Created 08-25-2017 07:54 PM
I have a sqoop import that works fine via the command line
~$ sqoop import --connect "jdbc:sqlserver://10.100.197.46:1433;database=rtoISONE" --username hadoop --password XXXXXX --hive-import --hive-database pe rl3 --hive-overwrite -m 1 --table MaxIndex
but when when I try to run it with a oozie workflow it never leaves the RUNNING phase and when I look at it in yarn it sits at 95%, I know that my oozie is set up correctly for one thing because when I run a shell script under it, it completes with out problem.
workflow.xml
<?xml version="1.0" encoding="UTF-8" standalone="no"?> <workflow-app xmlns="uri:oozie:workflow:0.5" name="sqoop-wf"> <global/> <start to="sqoop"/> <action name="sqoop"> <sqoop xmlns="uri:oozie:sqoop-action:0.3"> <job-tracker>${resourceManager}</job-tracker> <name-node>${nameNode}</name-node> <command>${command}</command> </sqoop> <ok to="end"/> <error to="kill"/> </action> <kill name="kill"> <message>${wf:errorMessage(wf:lastErrorNode())}</message> </kill> <end name="end"/> </workflow-app>
job.properties
nameNode=hdfs://hadoopctrl:8020 resourceManager=hadoopctrl:8050 queueName=default oozie.use.system.libpath=true oozie.action.sharelib.for.sqoop=sqoop,hive,hcatalog oozie.wf.application.path=${nameNode}/user/${user.name} command=import --connect "jdbc:sqlserver://10.100.197.46:1433;database=rtoISONE" --username hadoop --password XXXXXX --hive-import --hive-database perl3 --hive-overwrite -m 1 --table MaxIndex
I have my vcores set to 10
I have tried adding different property to my workflow
<property> <name>mapred.reduce.tasks</name> <value>-1</value> </property> <property> <name>mapreduce.job.reduces</name> <value>1</value> </property> <property> <name>mapreduce.job.queuname</name> <value>launcher2</value> </property> <property> <name>mapred.compress.map.output</name> <value>true</value> </property>
Any ides any one has would be much appreciated
Thanks
Created 08-31-2017 12:25 PM
Ok we have resolved our issues, it was a combination of three things; @antin leszczyszyn and @Artem Ervits put me on the right road, I will document how we solved the issues in the hopes that it helps someone else.
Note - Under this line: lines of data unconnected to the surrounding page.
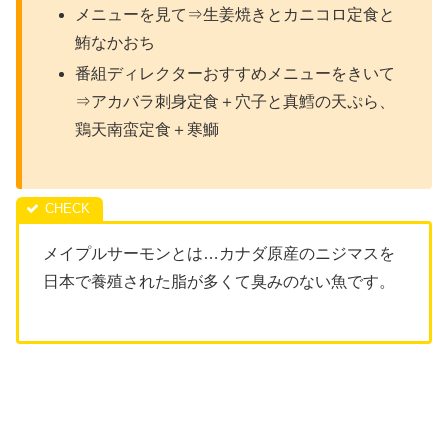
メニューを見て⇒生姜焼きとカニコロ定食と
鮪なかおち
番組ディレクターおすすめメニューをきいて
⇒アカバラ刺身定食＋穴子と真鱈の天ぷら、
鶏天南蛮定食＋寒鰤
メイプルサーモンとは…カナダ原産のニジマスを
日本で養殖された脂が多く
て臭みのない魚です。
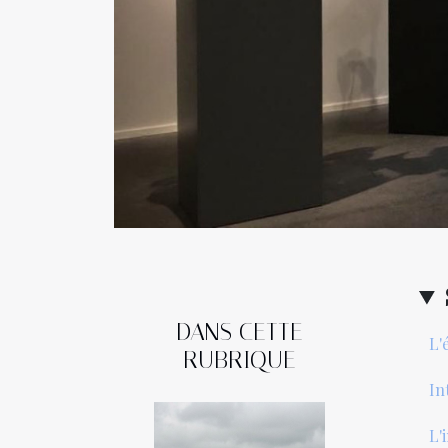
DANS CETTE
L'
RUBRIQUE
In
L'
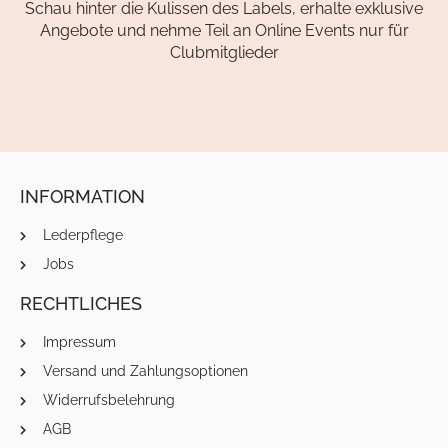
Schau hinter die Kulissen des Labels, erhalte exklusive
Angebote und nehme Teil an Online Events nur für
Clubmitglieder
INFORMATION
Lederpflege
Jobs
RECHTLICHES
Impressum
Versand und Zahlungsoptionen
Widerrufsbelehrung
AGB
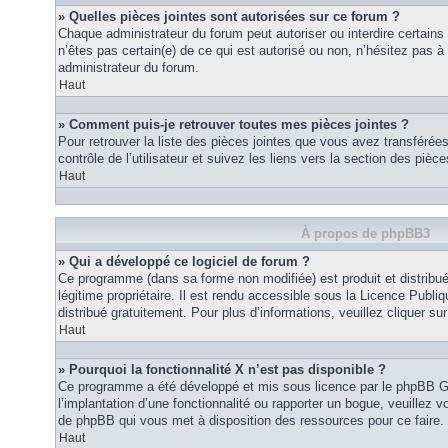
» Quelles pièces jointes sont autorisées sur ce forum ?
Chaque administrateur du forum peut autoriser ou interdire certains
n’êtes pas certain(e) de ce qui est autorisé ou non, n’hésitez pas
administrateur du forum.
Haut
» Comment puis-je retrouver toutes mes pièces jointes ?
Pour retrouver la liste des pièces jointes que vous avez transféré
contrôle de l’utilisateur et suivez les liens vers la section des pièce
Haut
À propos de phpBB3
» Qui a développé ce logiciel de forum ?
Ce programme (dans sa forme non modifiée) est produit et distribué
légitime propriétaire. Il est rendu accessible sous la Licence Publ
distribué gratuitement. Pour plus d’informations, veuillez cliquer sur 
Haut
» Pourquoi la fonctionnalité X n’est pas disponible ?
Ce programme a été développé et mis sous licence par le phpBB G
l’implantation d’une fonctionnalité ou rapporter un bogue, veuillez vo
de phpBB qui vous met à disposition des ressources pour ce faire.
Haut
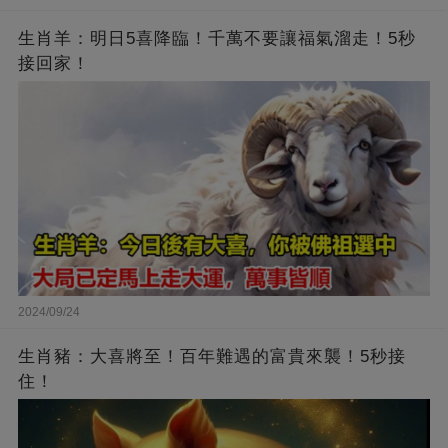
生肖羊：明日5喜降臨！千萬不要讓福氣溜走！5秒
接回家！
2024/09/24
生肖豬：大喜將至！百年難遇的富貴來襲！5秒接
住！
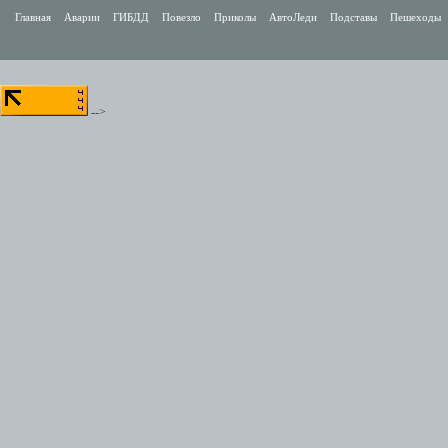
Главная
Аварии
ГИБДД
Повезло
Приколы
АвтоЛеди
Подставы
Пешеходы
-->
1. As Antin pointed out we had a user issue our group had installed apache ranger which changed the hadoop users and
permissions.
2. As Artem pointed out in the link to his tutorial we needed to create a lib folder in the folder that we are running our workflow from and add the jdbc.jar file and add the hive-site.xml and tez-site.xml .
3. When trying to trouble shoot this problem we had changed the scheduler to the fair version, we changed it back to
capacity scheduler and changed maximum-am-resource-percent=0.2 to 0.6
Thanks for the help
Created 08-31-2017 12:25 PM
Ok we have resolved our issues, it was a combination of three things; @antin leszczyszyn and @Artem Ervits put me on the right road, I will document how we solved the issues in the hopes that it helps someone else.
1. As Antin pointed out we had a user issue our group had installed apache ranger which changed the hadoop users and
permissions.
2. As Artem pointed out in the link to his tutorial we needed to create a lib folder in the folder that we are running our workflow from and add the jdbc.jar file and add the hive-site.xml and tez-site.xml .
3. When trying to trouble shoot this problem we had changed the scheduler to the fair version, we changed it back to
capacity scheduler and changed maximum-am-resource-percent=0.2 to 0.6
Thanks for the help
Created 08-31-2017 08:17 PM
You are welcome, glad you've got it sorted.